In the days and months after the death of a loved one, it is normal to replay the countless details of the person’s illness. We review conversations with health care professionals about treatment options, and, revisit the exact moment of deciding to focus entirely on the person’s overall comfort while allowing death to occur. This is a life-changing moment, for the person who is dying as well as for the family and friends who live on.
We all feel the weight of such choices. This heaviness may make us wonder if we did the right thing. Far from being a sign that we’ve done something wrong or unethical, the anxiety, sorrow and uncertainty that remain after a death are likely a measure of how deeply connected we are to the person who died.
The question – How do you know you’ve done the right thing? – is one of the most common, and haunting, uncertainties people express in the aftermath of a death. This may be especially true when the death follows an explicit choice to set aside on-going attempts at medical rescue and to focus instead on interventions expected to comfort the dying person. This article offers some thoughts about this unsettling experience of ethical uncertainty, that is, the wondering if you’ve done the right thing.

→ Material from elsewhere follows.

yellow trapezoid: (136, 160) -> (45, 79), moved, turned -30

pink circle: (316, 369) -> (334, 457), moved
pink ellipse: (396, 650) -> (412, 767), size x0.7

Making health care decisions
When we think about making decisions for ourselves, many of us have definite ideas about the health care we think we will want near the end of our lives. If we are able to speak for ourselves, “doing the right thing” means voicing our wishes to accept or to refuse life-sustaining treatments and having these wishes respected by our family and professional caregivers. When we have clarity about our preferred goals for end-of-life care, this clarity seems to lessen the experience of ethical uncertainty for everyone involved.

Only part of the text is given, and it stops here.